Переплетая интержаргон со словоупотреблением (и только ли со словоупотреблением?) наркоманов, его носители в условиях свободного рынка стали богатеть и открыто бороться за свое место под небом. Это уже не наивная толпа всяких панков
и хиппарей, а иерархически организованная тусовка, состоящая, по свидетельству знатока, из таких лиц, как вандерлоги (средней стоимости джинсы «Мальвина», свитер «Бойз», туфли-мокасины), бандиты (дорогой черно-малиново-зеленый спортивный костюм «Адидас», туфли «Инспектор» или высокие кроссовки, кожаная куртка; это «грозного вида ребята, что охраняют либо, наоборот, грабят кооператоров»), утюги, то бишь фарцовщики (очень дорогие джинсы, кроссовки и бейсболка американского производства; «утюжить – это не профессия, это образ жизни») и, наконец, живущие еще круче мажоры – металлисты, рокабилли, пижоны (одежда, купленная на доллары, например косуха – кожаная куртка с косой молнией, брюки от «Вандербильта», настоящий клубный пиджак) (АиФ, 1991, 42).Появившиеся в новых газетах описания светских событий, игр в казино, ресторанных приемов и развлечений «ночной жизни» придают жаргону некую авторитетность и пропагандируют его. Как правило, это увязывается со звездами эстрады и модными танцами: Москва танцует рэгги… Случилось то, о чем Лада Дэнс в своей песне «Жить нужно в кайф» и не мечтала… В дискотеке клуба «Не бей копытом!.. доморощенные поп-вариации… «рэгги в ночи»… Выступавшая на открытии первой московской рэгги-дискотеки группа «Джи-дивижн» – проект довольно известного в городе растамана…
(Экстра-М, 1995, 14).Не случайно критик С. Золотусский жалуется на попсу, на «наступление пошлости, преобладание “социально близкого” языка, а значит и “мышления” (с ударением на ы
)» и исчезновение рубрик серьезной поэзии и литературы в газетах и на ТВ, где крутят одни и те же клипы. «Жить нужно в кайф», – поет «бэби ту найт» с русско-нерусским именем Лада Дэнс. «Делай как я, думай как я», – делает удивительно одухотворенное лицо Богдан Титомир. Исполнение таких песен еще можно объяснить как сознательную гиперболу тусовочного языка трудных подростков, но когда исполнители начинают говорить «прозой» – исчезают сомнения (РВ, 7.12.93).Они, эти подростки, хоть и уединяются, обособляются, объединяясь интержаргоном, уже претендуют на известность и общественное признание: Вы почему-то совсем не пишете о хайлафистах. Через пятнадцать минут за мной и моим парнем заедет его отец, и мы поедем в манеж (бассейн, бадминтон, библиотеку, дрессировать собак, заниматься музыкой…), а, представляете, мы не хотим никуда ехать – мы хотим выйти на улицу и сходить в дискотеку – просто побеситься. А нельзя – мамы скажут: «Не надо, лучше скажи, может, тебе еще чего-нибудь купить?»

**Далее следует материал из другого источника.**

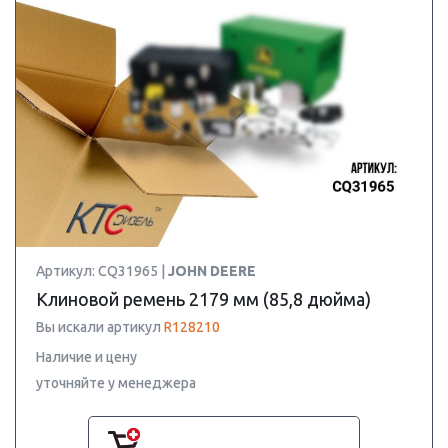
Артикул: CQ31965 |
JOHN DEERE
Клиновой ремень 2179 мм (85,8 дюйма)
Вы искали артикул
R128210
Наличие и цену
уточняйте у менеджера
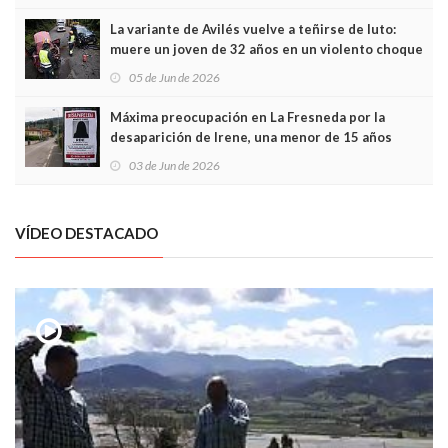
túneles
La variante de Avilés vuelve a teñirse de luto:
muere un joven de 32 años en un violento choque
frontal
05 de Jun de 2026
Máxima preocupación en La Fresneda por la
desaparición de Irene, una menor de 15 años
03 de Jun de 2026
VÍDEO DESTACADO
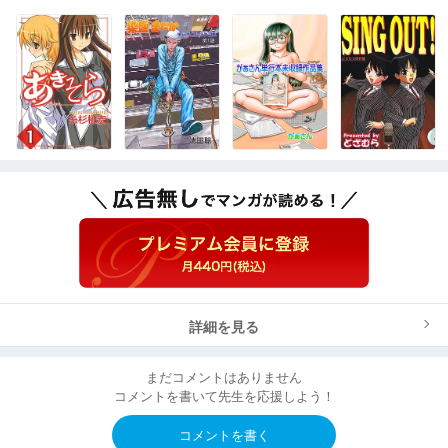
詳細を見る
まだコメントはありません
コメントを書いて先生を応援しよう！
コメントを書く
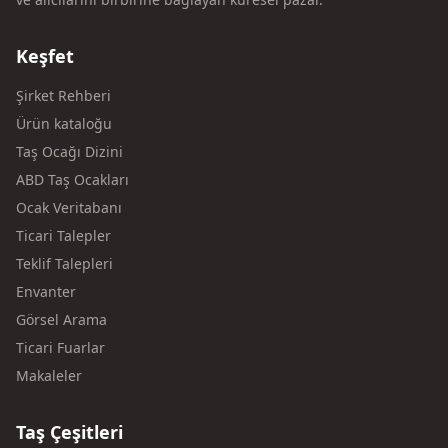
Keşfet
Şirket Rehberi
Ürün kataloğu
Taş Ocağı Dizini
ABD Taş Ocakları
Ocak Veritabanı
Ticari Talepler
Teklif Talepleri
Envanter
Görsel Arama
Ticari Fuarlar
Makaleler
Taş Çeşitleri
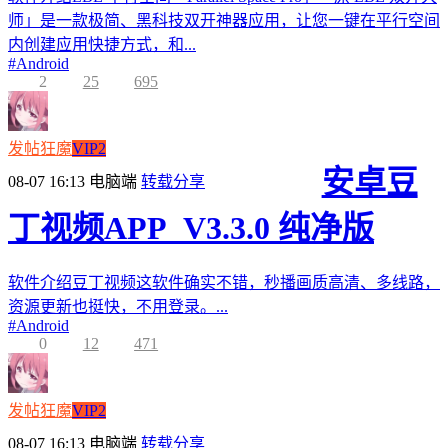
师」是一款极简、黑科技双开神器应用，让您一键在平行空间
内创建应用快捷方式，和...
#
Android
2
25
695
发帖狂魔
VIP2
安卓豆
08-07 16:13
电脑端
转载分享
丁视频APP_V3.3.0 纯净版
软件介绍豆丁视频这软件确实不错，秒播画质高清、多线路，
资源更新也挺快，不用登录。...
#
Android
0
12
471
发帖狂魔
VIP2
08-07 16:13
电脑端
转载分享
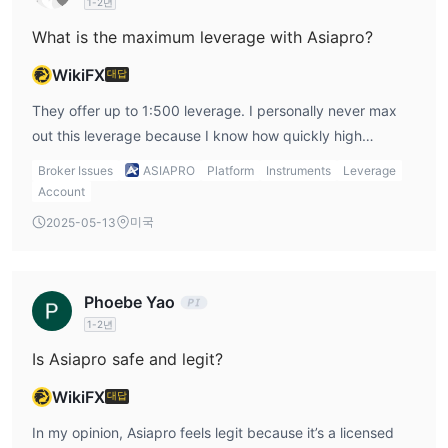
1-2년
What is the maximum leverage with Asiapro?
WikiFX
대답
They offer up to 1:500 leverage. I personally never max
out this leverage because I know how quickly high
leverage can wipe out an account if used recklessly. For
Broker Issues
ASIAPRO
Platform
Instruments
Leverage
me, it’s a tool I use cautiously.
Account
미국
2025-05-13
Phoebe Yao
1-2년
Is Asiapro safe and legit?
WikiFX
대답
In my opinion, Asiapro feels legit because it’s a licensed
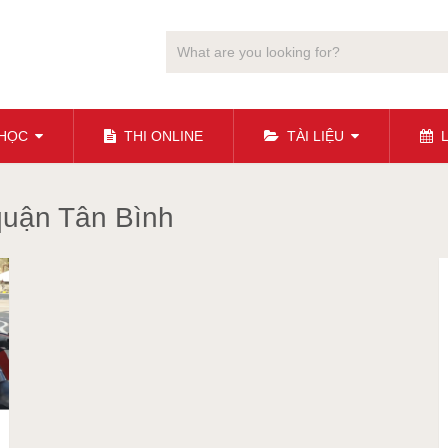
 HỌC
THI ONLINE
TÀI LIỆU
L
 quận Tân Bình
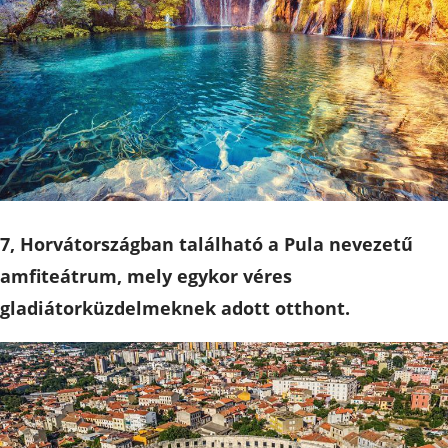
7, Horvátországban található a Pula nevezetű
amfiteátrum, mely egykor véres
gladiátorküzdelmeknek adott otthont.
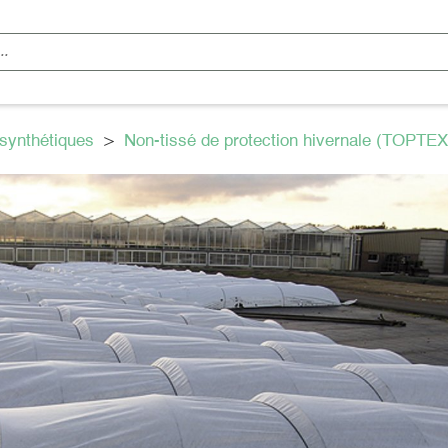
synthétiques
>
Non-tissé de protection hivernale (TOPT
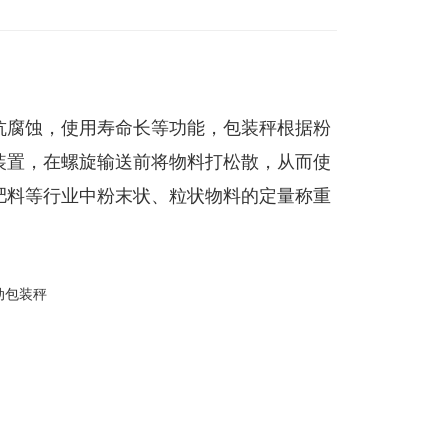
抗腐蚀，使用寿命长等功能，包装秤根据粉
装置，在螺旋输送前将物料打松散，从而使
肥料等行业中粉末状、粒状物料的定量称重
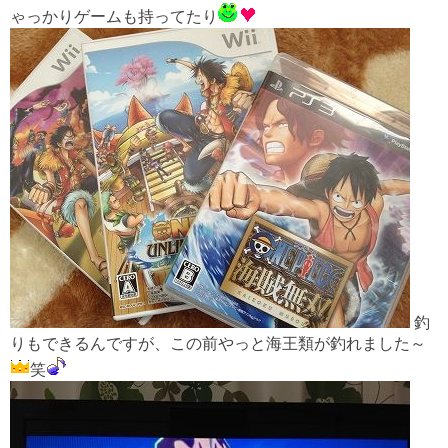
ゃっかりゲームも持ってたり
釣
りもできるんですが、この前やっと海王類が釣れました～
笑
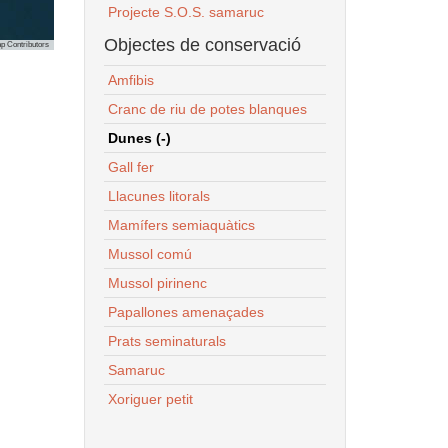
Projecte S.O.S. samaruc
Objectes de conservació
p Contributors
Amfibis
Cranc de riu de potes blanques
Dunes (-)
Gall fer
Llacunes litorals
Mamífers semiaquàtics
Mussol comú
Mussol pirinenc
Papallones amenaçades
Prats seminaturals
Samaruc
Xoriguer petit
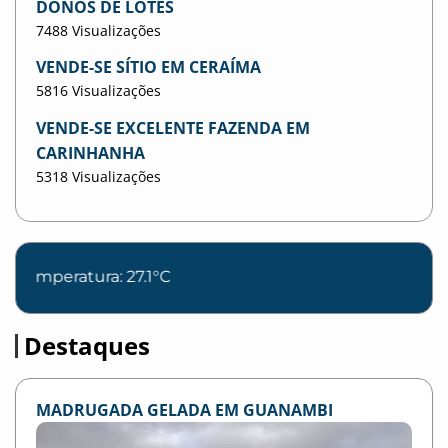
DONOS DE LOTES
7488 Visualizações
VENDE-SE SÍTIO EM CERAÍMA
5816 Visualizações
VENDE-SE EXCELENTE FAZENDA EM
CARINHANHA
5318 Visualizações
Destaques
MADRUGADA GELADA EM GUANAMBI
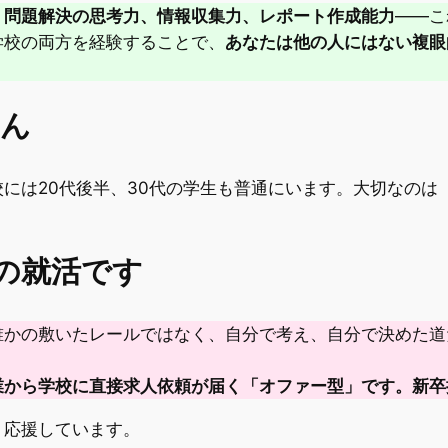
。
問題解決の思考力、情報収集力、レポート作成能力
——こ
学校の両方を経験することで、
あなたは他の人にはない複眼
せん
には20代後半、30代の学生も普通にいます。大切なのは
」の就活です
誰かの敷いたレールではなく、自分で考え、自分で決めた道
業から学校に直接求人依頼が届く「オファー型」です。新卒
。応援しています。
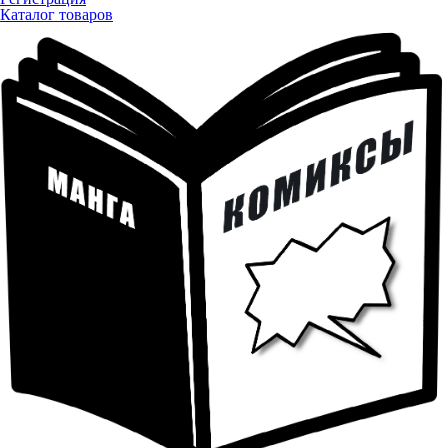
Каталог товаров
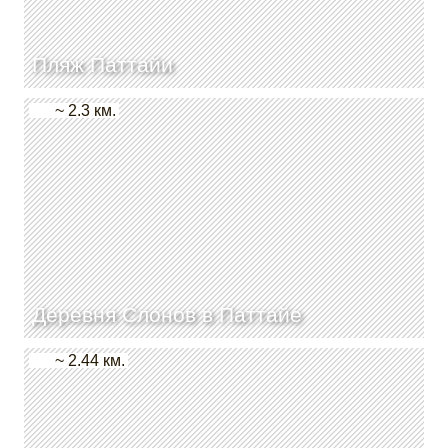
Пляж Паттайи
~ 2.3 км.
Деревня Слонов в Паттайе
~ 2.44 км.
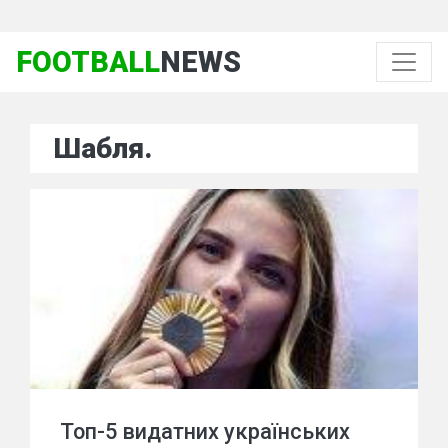
FOOTBALL
NEWS
Шабля.
Топ-5 видатних українських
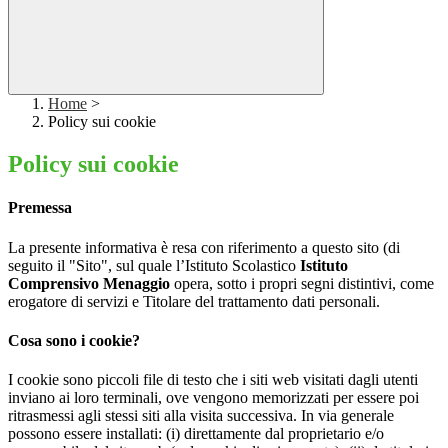
Home
>
Policy sui cookie
Policy sui cookie
Premessa
La presente informativa è resa con riferimento a questo sito (di
seguito il "Sito", sul quale l’Istituto Scolastico
Istituto
Comprensivo Menaggio
opera, sotto i propri segni distintivi, come
erogatore di servizi e Titolare del trattamento dati personali.
Cosa sono i cookie?
I cookie sono piccoli file di testo che i siti web visitati dagli utenti
inviano ai loro terminali, ove vengono memorizzati per essere poi
ritrasmessi agli stessi siti alla visita successiva. In via generale
possono essere installati: (i) direttamente dal proprietario e/o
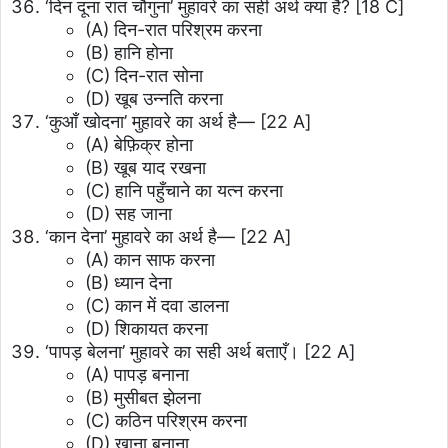
‘दिन दूना रात चौगुना’ मुहावरे का सही अर्थ क्या है?
[18 C]
(A) दिन-रात परिश्रम करना
(B) हानि होना
(C) दिन-रात सोना
(D) खूब उन्नति करना
‘कुआँ खोदना’ मुहावरे का अर्थ है—
[22 A]
(A) बेफ़िक्र होना
(B) खूब याद रखना
(C) हानि पहुँचाने का यत्न करना
(D) सह जाना
‘कान देना’ मुहावरे का अर्थ है—
[22 A]
(A) कान साफ करना
(B) ध्यान देना
(C) कान में दवा डालना
(D) शिकायत करना
‘पापड़ बेलना’ मुहावरे का सही अर्थ बताएँ।
[22 A]
(A) पापड़ बनाना
(B) मुसीबत झेलना
(C) कठिन परिश्रम करना
(D) खाना बनाना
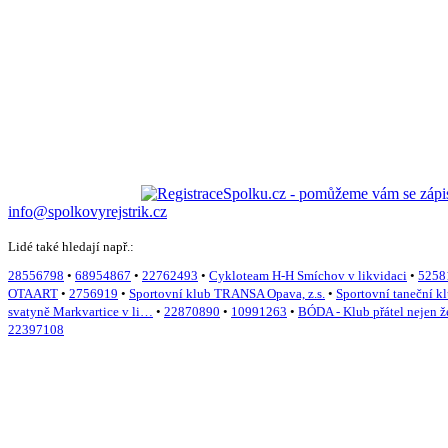
info@spolkovyrejstrik.cz
Lidé také hledají např.:
28556798
•
68954867
•
22762493
•
Cykloteam H-H Smíchov v likvidaci
•
5258
OTAART
•
2756919
•
Sportovní klub TRANSA Opava, z.s.
•
Sportovní taneční
svatyně Markvartice v li…
•
22870890
•
10991263
•
BÓDA - Klub přátel nejen 
22397108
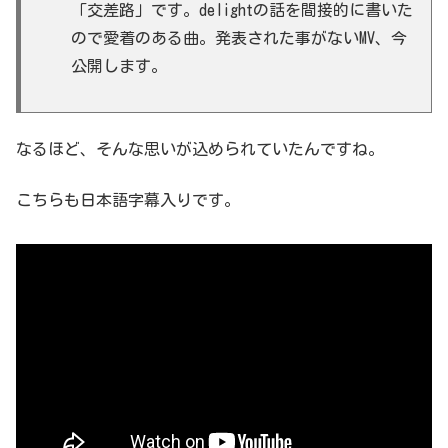
「交差路」です。delightの話を間接的に書いた
ので愛着のある曲。発表された事がないMV、今
公開します。
なるほど、そんな思いが込められていたんですね。
こちらも日本語字幕入りです。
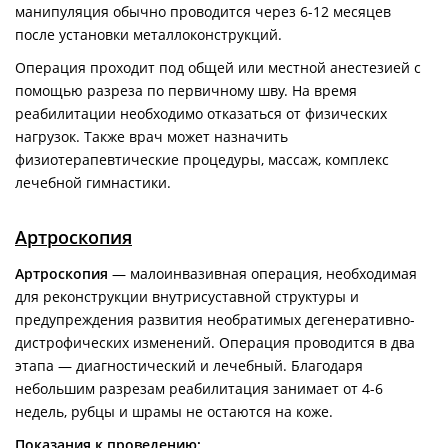
манипуляция обычно проводится через 6-12 месяцев
после установки металлоконструкций.
Операция проходит под общей или местной анестезией с
помощью разреза по первичному шву. На время
реабилитации необходимо отказаться от физических
нагрузок. Также врач может назначить
физиотерапевтические процедуры, массаж, комплекс
лечебной гимнастики.
Артроскопия
Артроскопия
— малоинвазивная операция, необходимая
для реконструкции внутрисуставной структуры и
предупреждения развития необратимых дегенеративно-
дистрофических изменений. Операция проводится в два
этапа — диагностический и лечебный. Благодаря
небольшим разрезам реабилитация занимает от 4-6
недель, рубцы и шрамы не остаются на коже.
Показания к проведению:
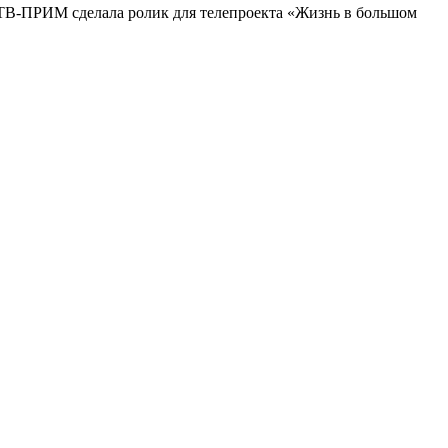
ТВ-ПРИМ сделала ролик для телепроекта «Жизнь в большом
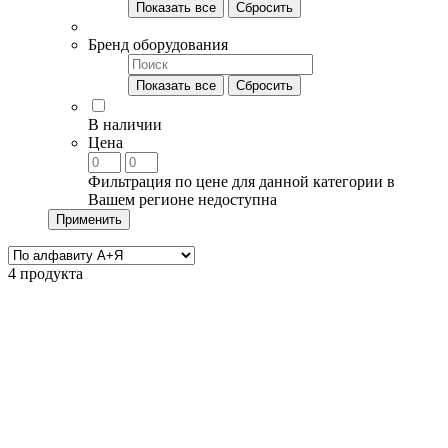
Показать все
Сбросить
Бренд оборудования
Показать все
Сбросить
В наличии
Цена
Фильтрация по цене для данной категории в
Вашем регионе недоступна
Применить
4 продукта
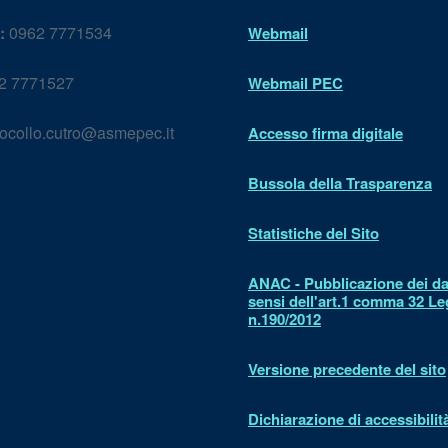
:
0962 7771534
Webmail
2 7771527
Webmail PEC
ocollo.cutro@asmepec.it
Accesso firma digitale
Bussola della Trasparenza
Statistiche del Sito
ANAC - Pubblicazione dei dat
sensi dell'art.1 comma 32 L
n.190/2012
Versione precedente del sito
Dichiarazione di accessibilit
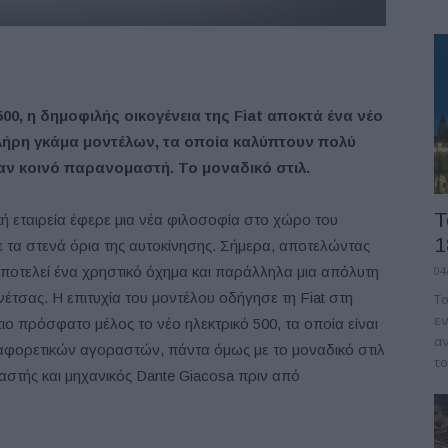
0, η δημοφιλής οικογένεια της Fiat
αποκτά ένα νέο
λήρη γκάμα μοντέλων, τα οποία καλύπτουν πολύ
ναν κοινό παρανομαστή. Το μοναδικό στιλ.
Τ
ική εταιρεία έφερε μια νέα φιλοσοφία στο χώρο του
1
ε τα στενά όρια της αυτοκίνησης. Σήμερα, αποτελώντας
αποτελεί ένα χρηστικό όχημα και παράλληλα μια απόλυτη
04
νέτσας. Η επιτυχία του μοντέλου οδήγησε τη Fiat στη
Το
εν
πιο πρόσφατο μέλος το νέο ηλεκτρικό 500, τα οποία είναι
αν
ιαφορετικών αγοραστών, πάντα όμως με το μοναδικό στιλ
το
αστής και μηχανικός Dante Giacosa πριν από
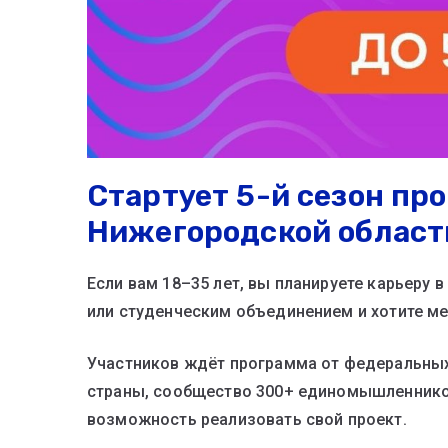
Стартует 5-й сезон пр
Нижегородской област
Если вам 18–35 лет, вы планируете карьеру 
или студенческим объединением и хотите мен
Участников ждёт программа от федеральных 
страны, сообщество 300+ единомышленников
возможность реализовать свой проект.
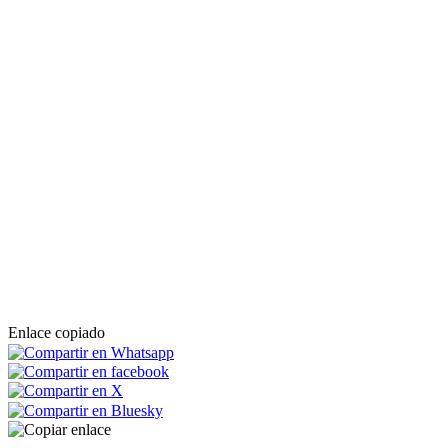
Enlace copiado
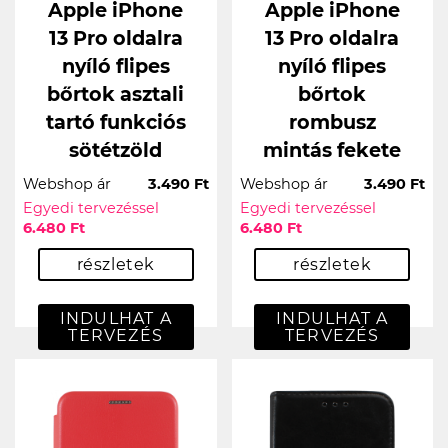
Apple iPhone
Apple iPhone
13 Pro oldalra
13 Pro oldalra
nyíló flipes
nyíló flipes
bőrtok asztali
bőrtok
tartó funkciós
rombusz
sötétzöld
mintás fekete
Webshop ár
3.490 Ft
Webshop ár
3.490 Ft
Egyedi tervezéssel
Egyedi tervezéssel
6.480 Ft
6.480 Ft
részletek
részletek
INDULHAT A
INDULHAT A
TERVEZÉS
TERVEZÉS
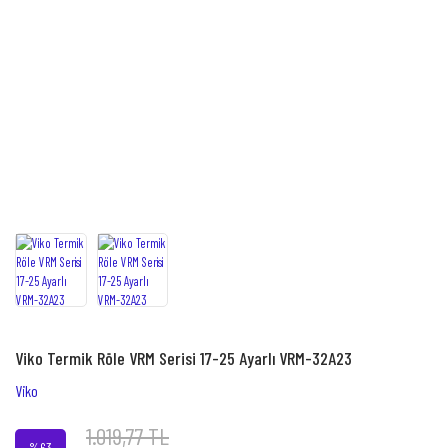
Viko Termik Röle VRM Serisi 17-25 Ayarlı VRM-32A23
Viko
1.019,77 TL
%63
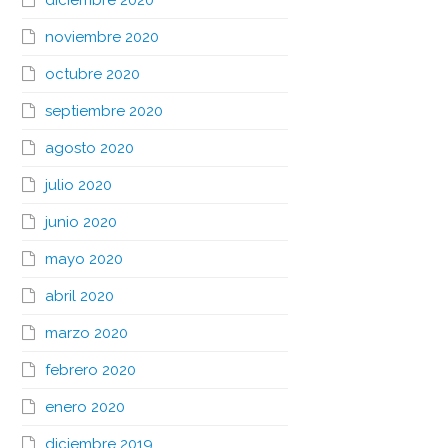
diciembre 2020
noviembre 2020
octubre 2020
septiembre 2020
agosto 2020
julio 2020
junio 2020
mayo 2020
abril 2020
marzo 2020
febrero 2020
enero 2020
diciembre 2019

(КП, 28.1.92).Этим, конечно, изничтожается сила интержаргона, прилипчивая заманчивость его средств с их зашифрованным смыслом, как, впрочем, и любого жаргона, сохраняющегося вопреки общественному осуждению и гонениям. Жаргоны всегда зарождались в сословных или профессиональных кругах, объединяя лиц одного занятия и общих потребностей, особенно когда нужно скрыть их от людей других групп, от «не наших». В то же время внутри себя они нуждаются в ярких и звонких, новых и острых средствах выражения, соответствующих корпоративному вкусу и противопоставленных общей норме. В силу этих особенностей они обычно неустойчивы, преходящи, но интержаргон заслуживает внимания именно потому, что, соответствуя нынешней общей ориентации русской публики, отнюдь не предстает быстротекущей модой и грозит засорением общего языка, длительной «стейтсовой» или «джапанской» болезнью.